INFORMATION PROVIDED
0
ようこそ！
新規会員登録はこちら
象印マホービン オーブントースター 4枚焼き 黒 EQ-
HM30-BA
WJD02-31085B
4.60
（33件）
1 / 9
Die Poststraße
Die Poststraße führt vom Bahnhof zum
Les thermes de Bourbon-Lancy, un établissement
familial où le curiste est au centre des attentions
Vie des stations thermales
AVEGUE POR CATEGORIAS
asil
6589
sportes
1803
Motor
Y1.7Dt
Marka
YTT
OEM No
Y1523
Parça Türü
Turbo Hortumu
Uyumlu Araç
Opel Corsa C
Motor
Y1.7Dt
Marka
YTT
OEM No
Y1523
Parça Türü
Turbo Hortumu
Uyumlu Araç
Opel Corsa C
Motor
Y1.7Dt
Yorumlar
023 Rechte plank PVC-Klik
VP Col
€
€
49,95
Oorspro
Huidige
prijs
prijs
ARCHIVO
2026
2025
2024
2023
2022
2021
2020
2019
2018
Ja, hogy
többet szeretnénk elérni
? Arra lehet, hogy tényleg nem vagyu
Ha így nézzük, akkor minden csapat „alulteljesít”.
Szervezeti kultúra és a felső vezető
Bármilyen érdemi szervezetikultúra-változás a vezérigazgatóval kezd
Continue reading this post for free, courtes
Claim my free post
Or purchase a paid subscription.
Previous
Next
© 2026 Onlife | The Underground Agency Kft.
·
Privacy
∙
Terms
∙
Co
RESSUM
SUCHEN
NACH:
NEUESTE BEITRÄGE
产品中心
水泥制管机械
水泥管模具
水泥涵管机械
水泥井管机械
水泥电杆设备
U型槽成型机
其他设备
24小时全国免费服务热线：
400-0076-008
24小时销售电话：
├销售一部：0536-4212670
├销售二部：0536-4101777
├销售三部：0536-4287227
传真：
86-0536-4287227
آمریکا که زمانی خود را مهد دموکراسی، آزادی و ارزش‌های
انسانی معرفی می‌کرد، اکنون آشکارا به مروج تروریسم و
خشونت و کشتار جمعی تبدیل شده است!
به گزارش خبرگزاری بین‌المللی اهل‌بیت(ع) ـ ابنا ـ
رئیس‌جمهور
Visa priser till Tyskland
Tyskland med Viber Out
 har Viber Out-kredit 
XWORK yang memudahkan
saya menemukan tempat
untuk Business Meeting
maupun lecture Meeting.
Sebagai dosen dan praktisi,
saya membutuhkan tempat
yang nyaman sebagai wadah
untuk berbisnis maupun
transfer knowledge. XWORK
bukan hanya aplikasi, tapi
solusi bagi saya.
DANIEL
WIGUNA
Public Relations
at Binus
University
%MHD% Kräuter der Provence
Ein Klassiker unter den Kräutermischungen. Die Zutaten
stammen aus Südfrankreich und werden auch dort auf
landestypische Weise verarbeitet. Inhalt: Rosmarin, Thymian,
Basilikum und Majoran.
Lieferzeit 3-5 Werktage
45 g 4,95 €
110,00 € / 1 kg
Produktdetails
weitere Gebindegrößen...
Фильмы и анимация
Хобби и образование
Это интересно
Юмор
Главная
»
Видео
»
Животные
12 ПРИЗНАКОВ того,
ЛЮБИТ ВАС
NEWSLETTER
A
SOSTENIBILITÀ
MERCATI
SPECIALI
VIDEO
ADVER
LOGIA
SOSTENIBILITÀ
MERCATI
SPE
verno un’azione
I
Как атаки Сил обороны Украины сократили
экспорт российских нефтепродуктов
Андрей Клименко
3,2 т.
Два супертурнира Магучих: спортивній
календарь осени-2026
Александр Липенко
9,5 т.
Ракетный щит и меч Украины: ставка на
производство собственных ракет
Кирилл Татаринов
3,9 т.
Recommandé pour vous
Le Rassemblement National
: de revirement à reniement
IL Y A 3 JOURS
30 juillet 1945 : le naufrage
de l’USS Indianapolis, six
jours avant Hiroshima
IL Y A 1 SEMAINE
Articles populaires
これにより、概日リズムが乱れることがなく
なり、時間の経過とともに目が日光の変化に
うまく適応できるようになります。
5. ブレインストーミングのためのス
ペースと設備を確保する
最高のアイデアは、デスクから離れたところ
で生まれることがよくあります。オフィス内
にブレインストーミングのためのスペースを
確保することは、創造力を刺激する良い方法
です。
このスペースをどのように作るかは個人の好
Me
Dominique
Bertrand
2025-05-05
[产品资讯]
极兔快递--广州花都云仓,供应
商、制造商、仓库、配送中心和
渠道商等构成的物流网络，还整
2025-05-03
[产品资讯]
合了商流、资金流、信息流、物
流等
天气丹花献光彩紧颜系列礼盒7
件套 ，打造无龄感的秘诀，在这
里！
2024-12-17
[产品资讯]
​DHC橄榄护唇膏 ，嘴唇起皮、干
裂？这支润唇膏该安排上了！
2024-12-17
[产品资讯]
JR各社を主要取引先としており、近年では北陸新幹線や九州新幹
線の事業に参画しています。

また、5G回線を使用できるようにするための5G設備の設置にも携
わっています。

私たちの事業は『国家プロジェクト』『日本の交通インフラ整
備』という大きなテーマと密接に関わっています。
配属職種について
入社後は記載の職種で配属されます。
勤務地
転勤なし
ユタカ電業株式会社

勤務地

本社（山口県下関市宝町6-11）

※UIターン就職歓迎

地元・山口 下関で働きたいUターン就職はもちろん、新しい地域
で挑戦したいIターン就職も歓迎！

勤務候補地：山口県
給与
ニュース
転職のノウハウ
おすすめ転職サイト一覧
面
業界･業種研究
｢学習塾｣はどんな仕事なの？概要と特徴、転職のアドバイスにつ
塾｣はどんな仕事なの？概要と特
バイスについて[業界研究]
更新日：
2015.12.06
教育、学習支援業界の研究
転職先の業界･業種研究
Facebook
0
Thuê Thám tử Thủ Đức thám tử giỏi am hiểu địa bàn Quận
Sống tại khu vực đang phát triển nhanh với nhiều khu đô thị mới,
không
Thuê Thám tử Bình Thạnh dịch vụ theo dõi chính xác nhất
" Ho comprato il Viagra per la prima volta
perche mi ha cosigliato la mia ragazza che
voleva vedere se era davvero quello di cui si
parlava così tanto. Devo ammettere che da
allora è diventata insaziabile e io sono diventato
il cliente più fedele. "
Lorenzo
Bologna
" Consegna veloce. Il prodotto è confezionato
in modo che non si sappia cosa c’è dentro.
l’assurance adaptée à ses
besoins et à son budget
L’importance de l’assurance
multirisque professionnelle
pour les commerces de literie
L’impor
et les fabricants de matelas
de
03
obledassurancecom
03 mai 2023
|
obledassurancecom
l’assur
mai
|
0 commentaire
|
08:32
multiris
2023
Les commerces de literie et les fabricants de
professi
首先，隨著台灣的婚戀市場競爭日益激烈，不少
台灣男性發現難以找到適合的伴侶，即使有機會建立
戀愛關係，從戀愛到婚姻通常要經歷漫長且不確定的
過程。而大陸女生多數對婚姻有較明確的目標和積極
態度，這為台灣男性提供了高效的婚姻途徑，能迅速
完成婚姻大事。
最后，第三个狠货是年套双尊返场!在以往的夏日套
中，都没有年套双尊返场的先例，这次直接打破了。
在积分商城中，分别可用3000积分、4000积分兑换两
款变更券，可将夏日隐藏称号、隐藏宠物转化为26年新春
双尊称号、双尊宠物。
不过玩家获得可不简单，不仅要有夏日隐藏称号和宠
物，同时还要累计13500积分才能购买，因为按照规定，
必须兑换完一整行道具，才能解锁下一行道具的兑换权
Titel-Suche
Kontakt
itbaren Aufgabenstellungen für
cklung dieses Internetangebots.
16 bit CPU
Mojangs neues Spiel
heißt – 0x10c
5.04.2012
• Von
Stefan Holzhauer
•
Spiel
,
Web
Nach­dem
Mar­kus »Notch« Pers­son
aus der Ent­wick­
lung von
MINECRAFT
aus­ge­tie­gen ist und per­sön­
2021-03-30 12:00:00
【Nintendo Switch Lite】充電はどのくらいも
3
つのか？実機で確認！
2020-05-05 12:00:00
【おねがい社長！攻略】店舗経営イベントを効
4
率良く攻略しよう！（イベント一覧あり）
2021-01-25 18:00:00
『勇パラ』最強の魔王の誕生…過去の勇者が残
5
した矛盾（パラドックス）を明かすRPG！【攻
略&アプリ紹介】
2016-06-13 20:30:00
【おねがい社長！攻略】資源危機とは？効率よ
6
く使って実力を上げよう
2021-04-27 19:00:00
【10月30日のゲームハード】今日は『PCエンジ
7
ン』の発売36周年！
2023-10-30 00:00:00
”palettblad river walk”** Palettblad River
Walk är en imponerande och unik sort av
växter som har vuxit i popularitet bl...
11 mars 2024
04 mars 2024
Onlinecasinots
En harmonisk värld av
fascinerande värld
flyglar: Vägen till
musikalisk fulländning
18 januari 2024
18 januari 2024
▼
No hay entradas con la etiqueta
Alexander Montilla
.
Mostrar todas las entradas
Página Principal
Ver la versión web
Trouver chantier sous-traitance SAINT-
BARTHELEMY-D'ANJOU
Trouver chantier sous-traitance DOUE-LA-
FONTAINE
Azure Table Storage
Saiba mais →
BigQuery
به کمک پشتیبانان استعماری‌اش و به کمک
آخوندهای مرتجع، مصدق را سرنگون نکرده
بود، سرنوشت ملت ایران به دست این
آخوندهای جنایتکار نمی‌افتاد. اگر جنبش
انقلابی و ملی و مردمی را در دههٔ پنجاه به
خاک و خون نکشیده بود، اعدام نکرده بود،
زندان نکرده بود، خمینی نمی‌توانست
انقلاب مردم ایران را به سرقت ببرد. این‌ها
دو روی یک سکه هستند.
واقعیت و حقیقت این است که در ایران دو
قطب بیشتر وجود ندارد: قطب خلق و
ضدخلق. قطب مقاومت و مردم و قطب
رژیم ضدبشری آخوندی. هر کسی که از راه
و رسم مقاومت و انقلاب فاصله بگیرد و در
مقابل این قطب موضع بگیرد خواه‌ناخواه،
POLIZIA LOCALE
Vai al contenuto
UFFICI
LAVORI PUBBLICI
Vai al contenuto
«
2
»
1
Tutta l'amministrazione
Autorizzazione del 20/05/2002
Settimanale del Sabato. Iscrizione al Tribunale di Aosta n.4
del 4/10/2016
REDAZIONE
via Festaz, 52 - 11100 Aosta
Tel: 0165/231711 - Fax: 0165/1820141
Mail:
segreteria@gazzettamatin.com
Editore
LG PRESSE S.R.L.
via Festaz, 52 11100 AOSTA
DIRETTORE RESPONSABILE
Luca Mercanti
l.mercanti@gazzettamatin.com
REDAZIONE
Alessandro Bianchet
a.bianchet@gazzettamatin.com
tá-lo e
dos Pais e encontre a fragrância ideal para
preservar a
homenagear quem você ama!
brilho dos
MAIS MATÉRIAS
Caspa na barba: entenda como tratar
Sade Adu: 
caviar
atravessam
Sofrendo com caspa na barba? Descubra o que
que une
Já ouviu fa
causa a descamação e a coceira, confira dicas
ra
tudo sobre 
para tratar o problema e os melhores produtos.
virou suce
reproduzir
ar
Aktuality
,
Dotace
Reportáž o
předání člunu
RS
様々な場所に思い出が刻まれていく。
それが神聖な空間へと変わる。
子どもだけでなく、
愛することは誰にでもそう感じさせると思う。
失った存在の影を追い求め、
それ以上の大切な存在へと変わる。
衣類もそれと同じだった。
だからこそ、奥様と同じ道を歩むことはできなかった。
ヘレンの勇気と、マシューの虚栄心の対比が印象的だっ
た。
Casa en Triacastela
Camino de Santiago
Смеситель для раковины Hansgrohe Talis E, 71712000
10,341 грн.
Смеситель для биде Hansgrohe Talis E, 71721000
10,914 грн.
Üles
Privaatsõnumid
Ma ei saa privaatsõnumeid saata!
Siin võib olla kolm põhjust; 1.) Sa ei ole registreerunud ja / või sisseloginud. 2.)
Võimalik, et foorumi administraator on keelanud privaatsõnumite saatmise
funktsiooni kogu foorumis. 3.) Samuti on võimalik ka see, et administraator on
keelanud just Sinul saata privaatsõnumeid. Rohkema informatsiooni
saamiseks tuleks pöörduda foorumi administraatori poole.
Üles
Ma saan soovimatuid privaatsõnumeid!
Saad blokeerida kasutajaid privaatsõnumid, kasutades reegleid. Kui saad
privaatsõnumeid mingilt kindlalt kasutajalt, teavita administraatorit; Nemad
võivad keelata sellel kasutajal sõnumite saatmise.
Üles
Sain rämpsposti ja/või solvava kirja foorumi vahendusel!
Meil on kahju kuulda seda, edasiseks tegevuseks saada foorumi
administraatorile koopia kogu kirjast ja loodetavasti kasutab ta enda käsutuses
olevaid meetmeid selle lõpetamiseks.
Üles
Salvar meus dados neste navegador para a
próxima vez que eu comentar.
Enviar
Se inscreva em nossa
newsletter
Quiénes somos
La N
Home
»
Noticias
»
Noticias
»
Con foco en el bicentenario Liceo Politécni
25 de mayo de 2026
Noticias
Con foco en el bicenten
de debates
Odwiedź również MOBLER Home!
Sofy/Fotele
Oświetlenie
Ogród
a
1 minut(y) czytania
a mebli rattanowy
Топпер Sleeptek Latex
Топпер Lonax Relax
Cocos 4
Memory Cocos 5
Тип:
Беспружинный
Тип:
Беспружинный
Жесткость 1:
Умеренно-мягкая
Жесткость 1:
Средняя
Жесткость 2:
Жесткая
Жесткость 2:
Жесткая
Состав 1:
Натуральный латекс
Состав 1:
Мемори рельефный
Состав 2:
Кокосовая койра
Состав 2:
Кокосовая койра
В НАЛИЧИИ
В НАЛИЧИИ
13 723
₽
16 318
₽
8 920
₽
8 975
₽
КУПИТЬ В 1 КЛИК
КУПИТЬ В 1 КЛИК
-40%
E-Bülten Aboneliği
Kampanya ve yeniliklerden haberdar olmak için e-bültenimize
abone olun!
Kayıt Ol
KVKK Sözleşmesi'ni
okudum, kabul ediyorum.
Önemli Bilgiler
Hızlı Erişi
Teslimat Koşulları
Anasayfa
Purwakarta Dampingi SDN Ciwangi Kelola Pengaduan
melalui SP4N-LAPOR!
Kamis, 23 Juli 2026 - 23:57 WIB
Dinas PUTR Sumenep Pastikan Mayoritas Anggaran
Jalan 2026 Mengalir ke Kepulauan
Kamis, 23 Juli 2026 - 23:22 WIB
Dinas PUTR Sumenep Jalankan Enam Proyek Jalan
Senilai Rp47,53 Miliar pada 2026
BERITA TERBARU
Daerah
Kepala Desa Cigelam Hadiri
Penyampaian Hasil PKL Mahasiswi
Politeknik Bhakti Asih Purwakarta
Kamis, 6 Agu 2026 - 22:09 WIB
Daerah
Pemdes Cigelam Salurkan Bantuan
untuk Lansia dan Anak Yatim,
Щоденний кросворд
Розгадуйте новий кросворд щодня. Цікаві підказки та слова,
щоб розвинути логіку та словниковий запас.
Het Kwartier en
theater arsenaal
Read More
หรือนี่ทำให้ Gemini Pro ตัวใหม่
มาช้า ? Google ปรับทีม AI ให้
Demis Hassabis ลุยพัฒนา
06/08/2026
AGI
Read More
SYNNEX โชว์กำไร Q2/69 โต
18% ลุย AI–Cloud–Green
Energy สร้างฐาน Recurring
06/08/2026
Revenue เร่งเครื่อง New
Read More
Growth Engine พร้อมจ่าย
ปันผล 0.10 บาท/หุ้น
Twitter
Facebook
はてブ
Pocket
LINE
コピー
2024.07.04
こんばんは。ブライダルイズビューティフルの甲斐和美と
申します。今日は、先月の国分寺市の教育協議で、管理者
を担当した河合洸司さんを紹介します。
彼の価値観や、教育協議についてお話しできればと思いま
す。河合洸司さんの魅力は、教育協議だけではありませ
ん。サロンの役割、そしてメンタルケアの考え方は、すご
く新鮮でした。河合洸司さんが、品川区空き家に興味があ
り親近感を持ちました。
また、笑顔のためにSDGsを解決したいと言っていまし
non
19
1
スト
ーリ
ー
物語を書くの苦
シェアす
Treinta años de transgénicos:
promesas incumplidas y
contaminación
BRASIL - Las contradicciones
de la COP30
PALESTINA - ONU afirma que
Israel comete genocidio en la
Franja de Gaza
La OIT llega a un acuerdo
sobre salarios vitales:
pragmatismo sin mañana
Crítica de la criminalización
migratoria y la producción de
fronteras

TASK
With the line that has "Autorizzazione del 20/05/2002" as the first and the line that has "LG PRESSE S.R.L." as the last, repeat exactly that run of lines above and no more.

TASK ANSWER
Autorizzazione del 20/05/2002
Settimanale del Sabato. Iscrizione al Tribunale di Aosta n.4
del 4/10/2016
REDAZIONE
via Festaz, 52 - 11100 Aosta
Tel: 0165/231711 - Fax: 0165/1820141
Mail:
segreteria@gazzettamatin.com
Editore
LG PRESSE S.R.L.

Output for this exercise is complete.